In relazione alle ultime dichiarazioni sui cambiamenti del Pentagono, oggi significativamente rinominato “Dipartimento della Guerra” e in collaborazione con l’attuale Segretario alla Guerra, Pete Hegseth, emergono linee guida che segnano una svolta nella visione militare americana. Non si tratta soltanto di riforme tecniche, ma di una vera e propria rifondazione ideologica delle forze armate, ispirata a l’ antico principio romano che la pace si mantiene preparandosi alla guerra. .
Ristrutturazione e sfoltimento in base all’idoneità al combattimento. L’amministrazione Trump punta a ripristinare un esercito “pronto alla guerra”, epurando ciò che viene percepito come elemento di indebolimento interno Eliminazione della così detta “cultura woke”, ossia dell’eccessiva apparente correttezza: sia Trump che Hegseth ritengono che la diffusione del politically correct nelle forze armate abbia portato a una sorta di “decadenza morale”, incompatibile con la prontezza bellica. L’obiettivo è quindi eliminare ogni forma di sensibilità ideologica o culturale che possa ostacolare la disciplina militare. Oltre questo,
la revisione degli standard psicofisici. Infatti, Hegseth sostiene che occorra “ripulire” l’esercito da chi non è pienamente idoneo al combattimento, riportando la selezione ai parametri più alti.
Anche gli standard al combattimento dovranno essere rigorosi e unici, senza differenze di genere maschile o femminile. Se alcune categorie non potranno raggiungerli, la loro esclusione sarà considerata prezzo necessario alla piena efficienza operativa.

Il ritorno dello “spirito guerriero” – La ridenominazione del Pentagono in “Dipartimento della Guerra” ha un valore simbolico e politico. Trump intende riaffermare che il compito dell’esercito non è più la difesa passiva, ma la preparazione e la vittoria. La nuova dottrina, infatti, privilegia la sicurezza interna e la protezione del territorio urbano, fino a suggerire in modo provocatorio, l’utilizzo delle grandi città come campi di addestramento.

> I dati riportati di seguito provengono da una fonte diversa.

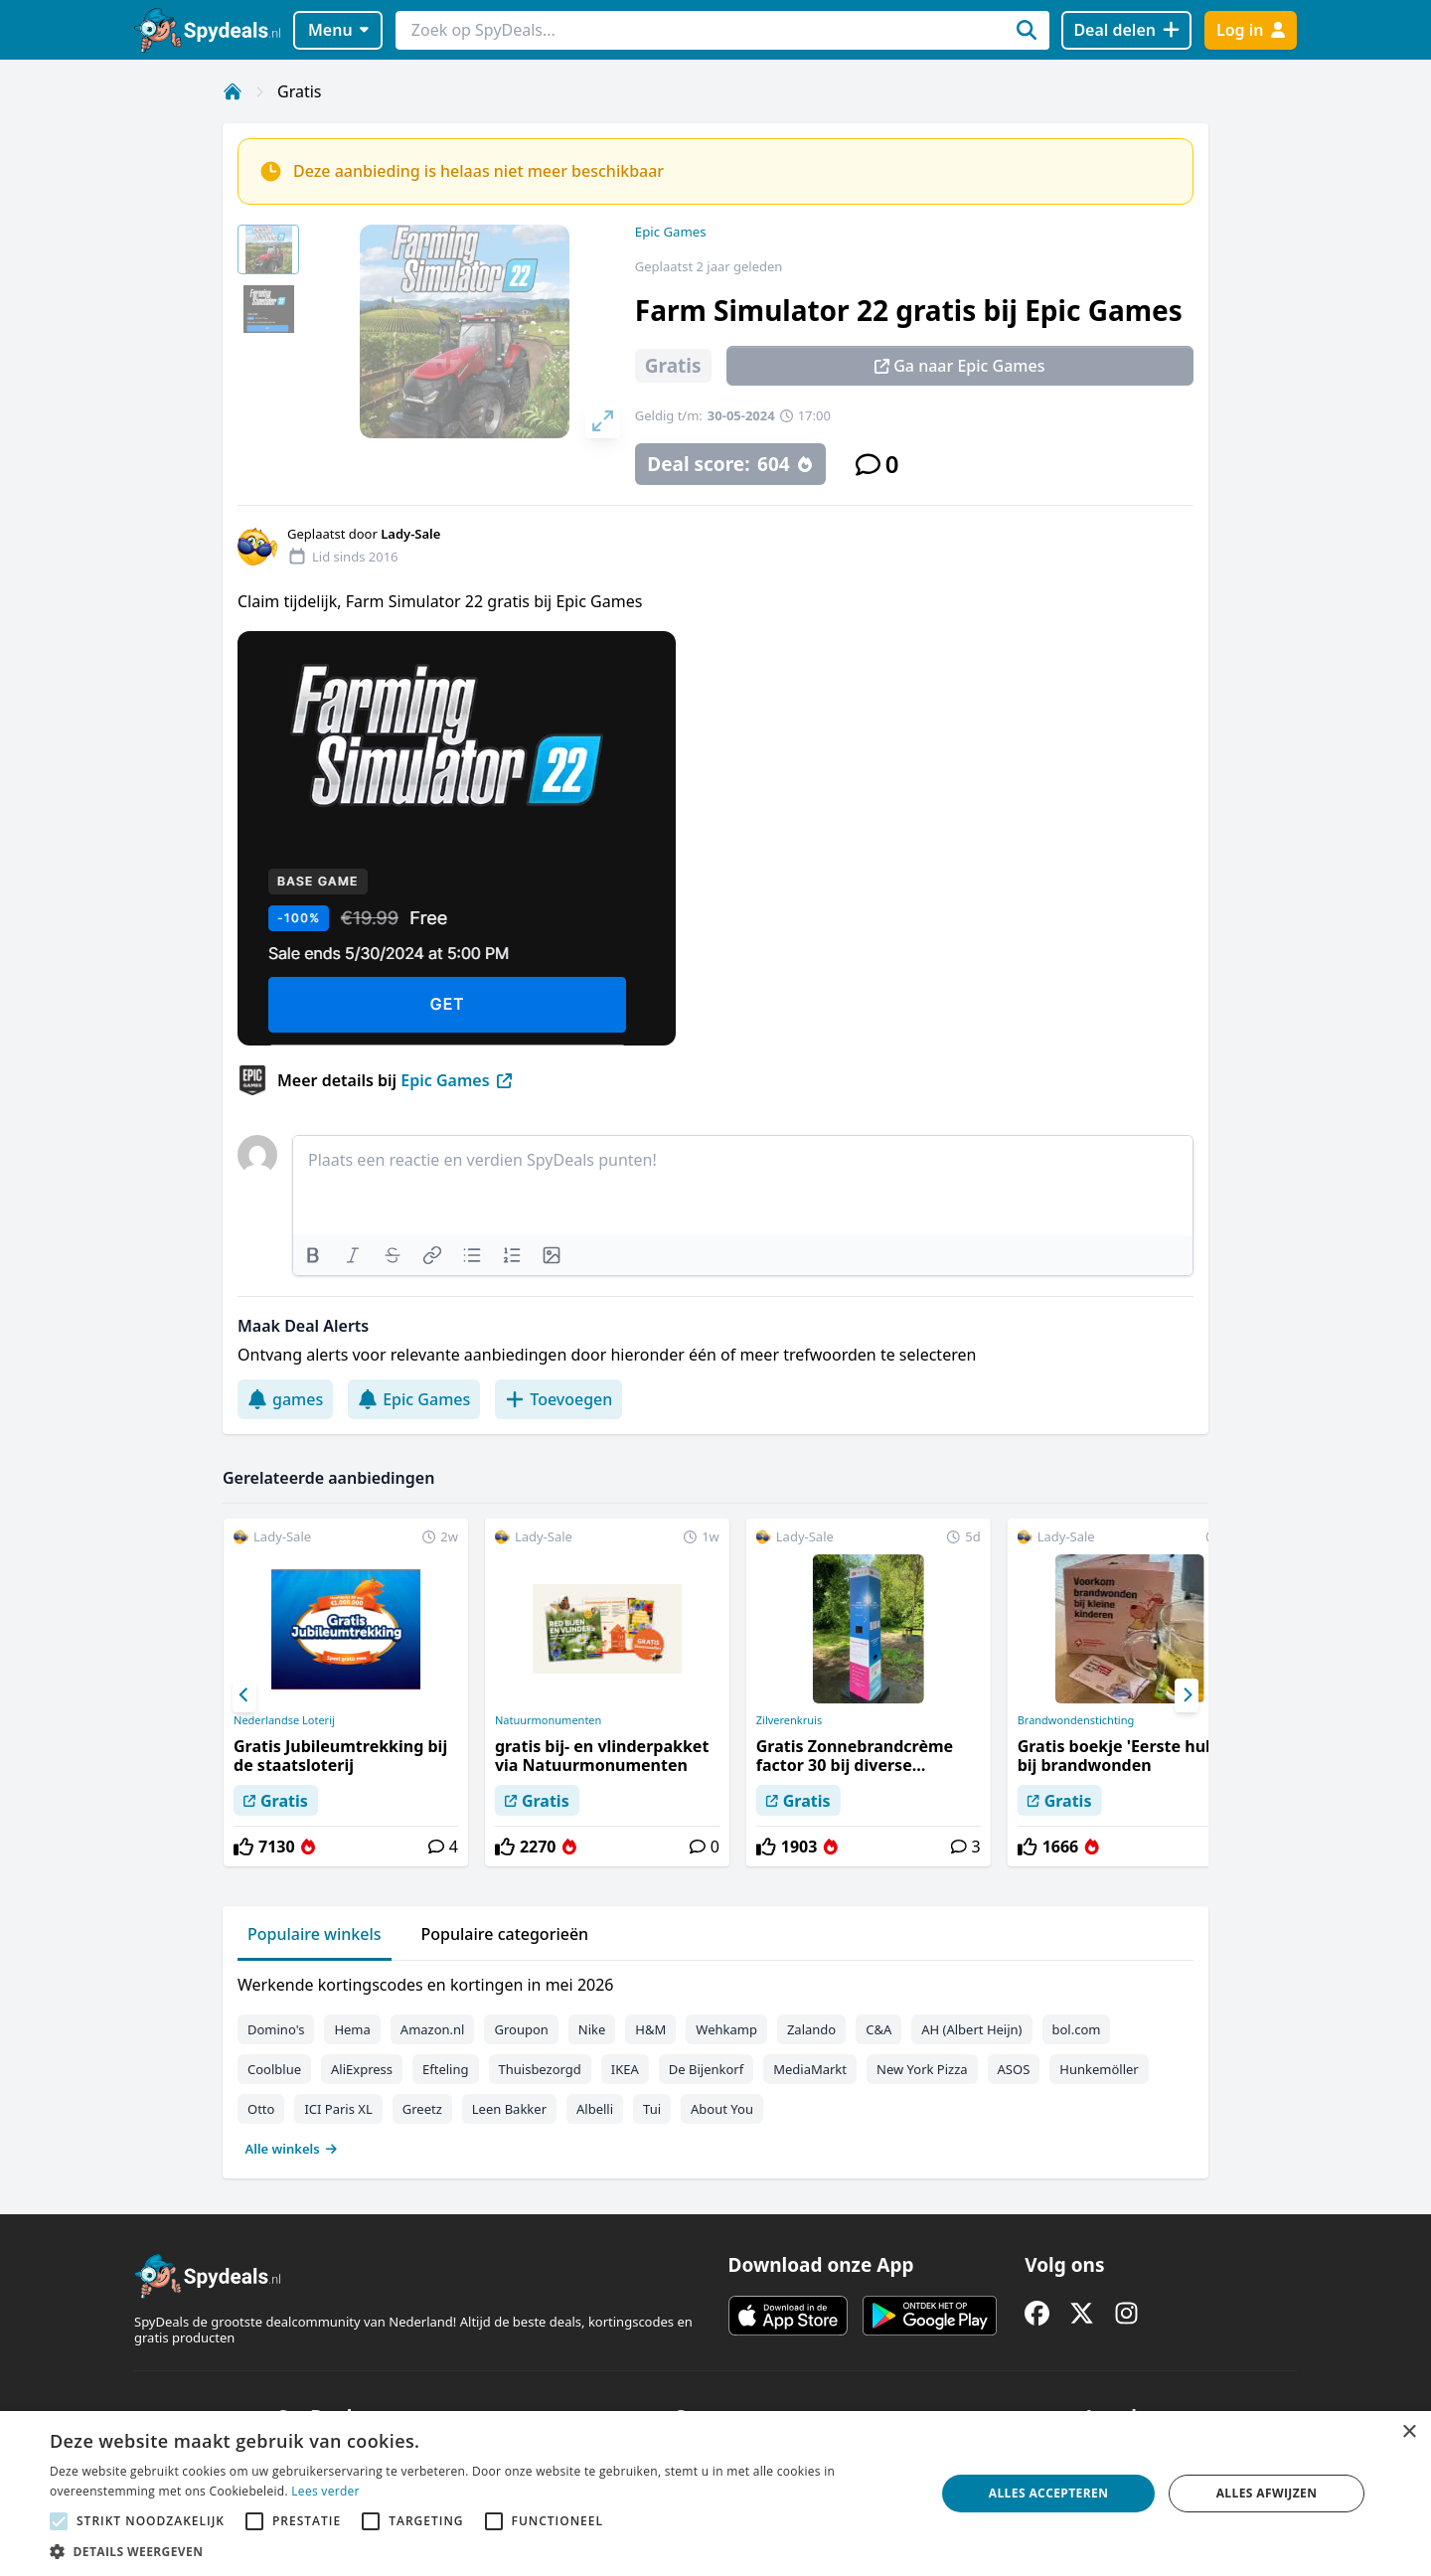  Describe the element at coordinates (260, 2109) in the screenshot. I see `Otto` at that location.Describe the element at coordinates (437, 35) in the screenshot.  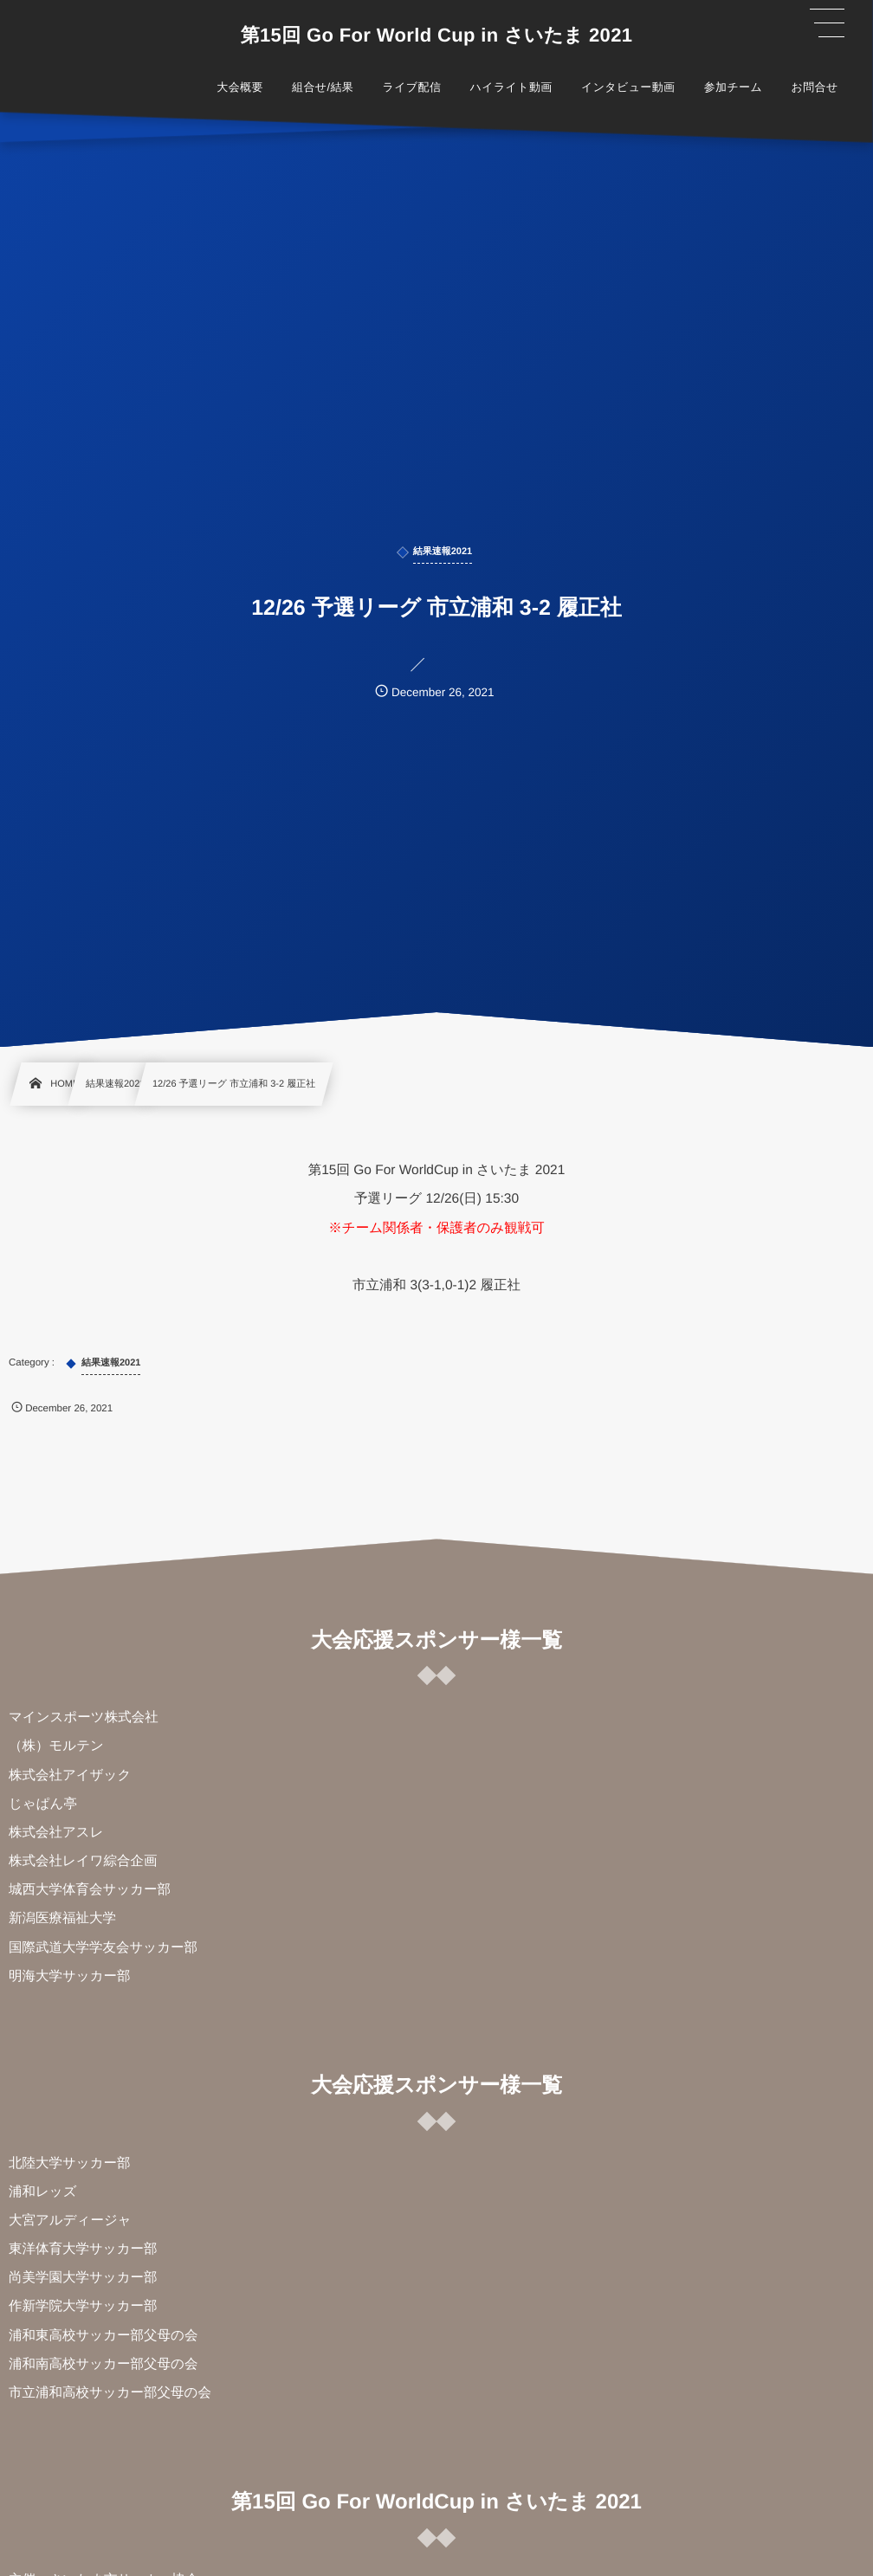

In questa visione, l’antico principio romano “Se voi la pace prepara la guerra”, torna a essere la formula centrale. Trump sembra voler trasformare gli Stati Uniti in una “nuova Roma”, una potenza civile e militare destinata a garantire ordine e prosperità a chi ne accetta la guida; non una potenza imperialista nel senso ottocentesco, ma una potenza ordinatrice, che attraverso la preparazione militare e la fermezza morale ritiene di poter assicurare la pace
L’esercito come strumento militare e politico – La linea di Hegseth e Trump non si limita a riforme amministrative. È anche un progetto di omogeneità ideologica. L’esercito viene concepito come una milizia di patrioti, non più neutrale rispetto alla leadership politica. Secondo Trump, l’apparato militare deve poter intervenire contro minacce interne ed esterne, dai cartelli della droga ai flussi migratori incontrollati. Per quanto riguarda il convincimento al cambiamento sono previste purghe ai vertici. Trump ha infatti dichiarato che continuerà a licenziare i vertici militari che non condividono la sua visione strategica, insistendo sulla necessità di “fedeltà e adesione alla linea del Comandante in Capo”
Una visione imperiale senza impero – L’ intera dottrina che si va delineando si fonda su un’idea classica, in parte rievocata dalla storia di Roma: la pace non nasce dal disarmo, ma dall’equilibrio della forza. L’America di Trump vuole essere il garante di quell’equilibrio, ponendosi come un impero morale e strategico del mondo occidentale. È una visione che affascina e inquieta insieme: evoca la grandezza romana, ma ne rievoca anche i rischi, quelli di una civiltà che, per mantenere la pace, dovette sempre essere pronta alla guerra.